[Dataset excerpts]
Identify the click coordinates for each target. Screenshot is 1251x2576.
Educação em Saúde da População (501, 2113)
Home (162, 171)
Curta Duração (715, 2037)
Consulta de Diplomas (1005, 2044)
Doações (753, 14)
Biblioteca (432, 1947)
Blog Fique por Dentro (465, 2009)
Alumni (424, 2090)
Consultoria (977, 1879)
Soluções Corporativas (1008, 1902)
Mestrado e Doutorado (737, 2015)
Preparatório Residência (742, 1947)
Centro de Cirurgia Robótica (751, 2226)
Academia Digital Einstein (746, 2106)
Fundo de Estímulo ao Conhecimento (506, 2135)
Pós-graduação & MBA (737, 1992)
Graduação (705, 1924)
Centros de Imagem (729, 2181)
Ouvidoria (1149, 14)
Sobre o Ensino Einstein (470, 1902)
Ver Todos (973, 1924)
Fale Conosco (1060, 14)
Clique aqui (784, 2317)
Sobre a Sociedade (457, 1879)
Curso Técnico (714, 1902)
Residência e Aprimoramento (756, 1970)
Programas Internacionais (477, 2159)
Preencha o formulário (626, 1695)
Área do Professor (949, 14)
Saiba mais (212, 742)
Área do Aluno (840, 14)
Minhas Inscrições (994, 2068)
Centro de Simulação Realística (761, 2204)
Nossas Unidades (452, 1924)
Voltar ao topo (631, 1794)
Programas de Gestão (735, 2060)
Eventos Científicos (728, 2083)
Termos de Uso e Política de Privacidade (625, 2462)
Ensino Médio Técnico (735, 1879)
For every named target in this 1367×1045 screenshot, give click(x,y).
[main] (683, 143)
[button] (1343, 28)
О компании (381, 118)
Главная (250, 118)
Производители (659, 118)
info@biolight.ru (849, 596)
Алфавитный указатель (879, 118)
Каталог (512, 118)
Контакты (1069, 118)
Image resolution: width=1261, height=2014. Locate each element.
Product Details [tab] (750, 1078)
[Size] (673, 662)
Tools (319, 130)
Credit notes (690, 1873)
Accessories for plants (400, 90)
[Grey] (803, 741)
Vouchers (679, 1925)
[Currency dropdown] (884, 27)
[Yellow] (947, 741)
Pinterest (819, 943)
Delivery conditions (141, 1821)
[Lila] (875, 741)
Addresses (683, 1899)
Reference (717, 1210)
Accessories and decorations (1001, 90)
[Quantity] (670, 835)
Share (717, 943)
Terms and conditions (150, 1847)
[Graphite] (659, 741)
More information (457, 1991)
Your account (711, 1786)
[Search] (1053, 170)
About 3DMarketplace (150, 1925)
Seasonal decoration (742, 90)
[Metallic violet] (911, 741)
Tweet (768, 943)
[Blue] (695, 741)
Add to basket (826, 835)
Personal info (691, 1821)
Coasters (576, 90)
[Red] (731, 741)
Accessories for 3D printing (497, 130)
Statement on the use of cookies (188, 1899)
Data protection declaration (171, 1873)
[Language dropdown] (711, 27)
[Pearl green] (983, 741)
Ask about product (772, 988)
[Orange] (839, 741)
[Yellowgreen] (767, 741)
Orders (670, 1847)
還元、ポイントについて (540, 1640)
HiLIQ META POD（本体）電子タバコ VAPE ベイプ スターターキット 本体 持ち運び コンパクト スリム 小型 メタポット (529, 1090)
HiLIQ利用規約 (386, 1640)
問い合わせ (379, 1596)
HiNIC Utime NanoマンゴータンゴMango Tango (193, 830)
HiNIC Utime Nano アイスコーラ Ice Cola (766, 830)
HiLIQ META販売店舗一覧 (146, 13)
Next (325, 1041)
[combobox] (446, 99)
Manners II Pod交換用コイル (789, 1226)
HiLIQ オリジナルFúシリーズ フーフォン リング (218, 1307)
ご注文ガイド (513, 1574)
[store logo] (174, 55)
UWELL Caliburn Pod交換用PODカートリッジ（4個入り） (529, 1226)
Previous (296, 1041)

Task statement
Please show each line in the records above that contains "Utime".

Output below
HiNIC Utime NanoマンゴータンゴMango Tango (193, 830)
HiNIC Utime Nano アイスコーラ Ice Cola (766, 830)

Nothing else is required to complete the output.